Brief
Lines containing the word "Tình" are to be copied from the data below.

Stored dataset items

<<<<

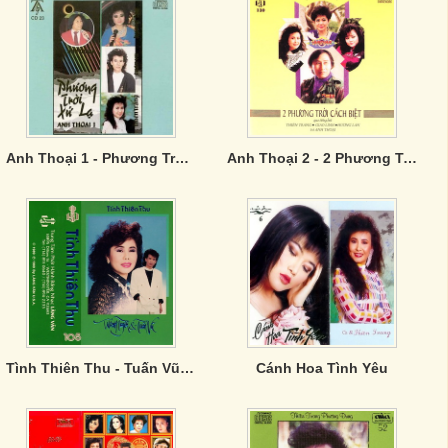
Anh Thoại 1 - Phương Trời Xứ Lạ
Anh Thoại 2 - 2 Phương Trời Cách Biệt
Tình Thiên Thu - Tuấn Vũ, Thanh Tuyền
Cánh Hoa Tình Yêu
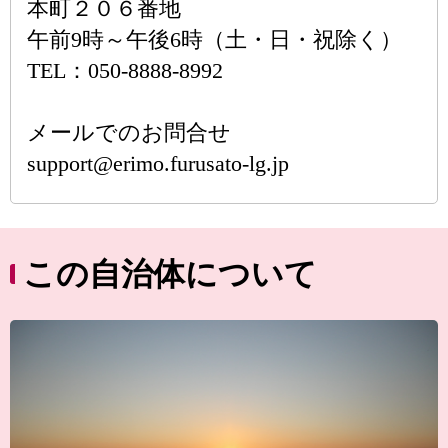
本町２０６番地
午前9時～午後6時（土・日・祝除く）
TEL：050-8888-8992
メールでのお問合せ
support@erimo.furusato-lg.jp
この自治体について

>>>>
<<<<

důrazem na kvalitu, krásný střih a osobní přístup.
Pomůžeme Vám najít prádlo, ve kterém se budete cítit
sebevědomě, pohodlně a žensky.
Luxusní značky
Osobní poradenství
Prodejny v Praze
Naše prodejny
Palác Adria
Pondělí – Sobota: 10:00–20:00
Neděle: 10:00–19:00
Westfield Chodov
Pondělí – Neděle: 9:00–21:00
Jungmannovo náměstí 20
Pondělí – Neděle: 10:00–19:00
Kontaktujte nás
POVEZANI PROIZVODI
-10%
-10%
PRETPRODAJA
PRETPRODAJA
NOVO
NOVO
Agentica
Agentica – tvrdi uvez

>>>>
<<<<

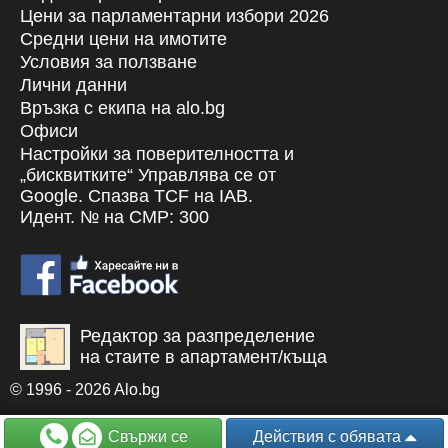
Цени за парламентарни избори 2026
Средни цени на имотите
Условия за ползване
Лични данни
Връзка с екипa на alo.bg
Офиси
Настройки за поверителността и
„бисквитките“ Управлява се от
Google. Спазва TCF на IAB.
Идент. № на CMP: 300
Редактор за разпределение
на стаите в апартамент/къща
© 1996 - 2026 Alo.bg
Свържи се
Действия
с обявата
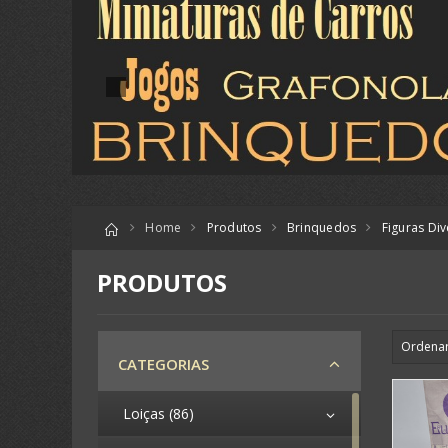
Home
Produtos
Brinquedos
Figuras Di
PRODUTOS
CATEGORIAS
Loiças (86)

>>>>

Answer to the exercise
Tình Thiên Thu - Tuấn Vũ, Thanh Tuyền
Cánh Hoa Tình Yêu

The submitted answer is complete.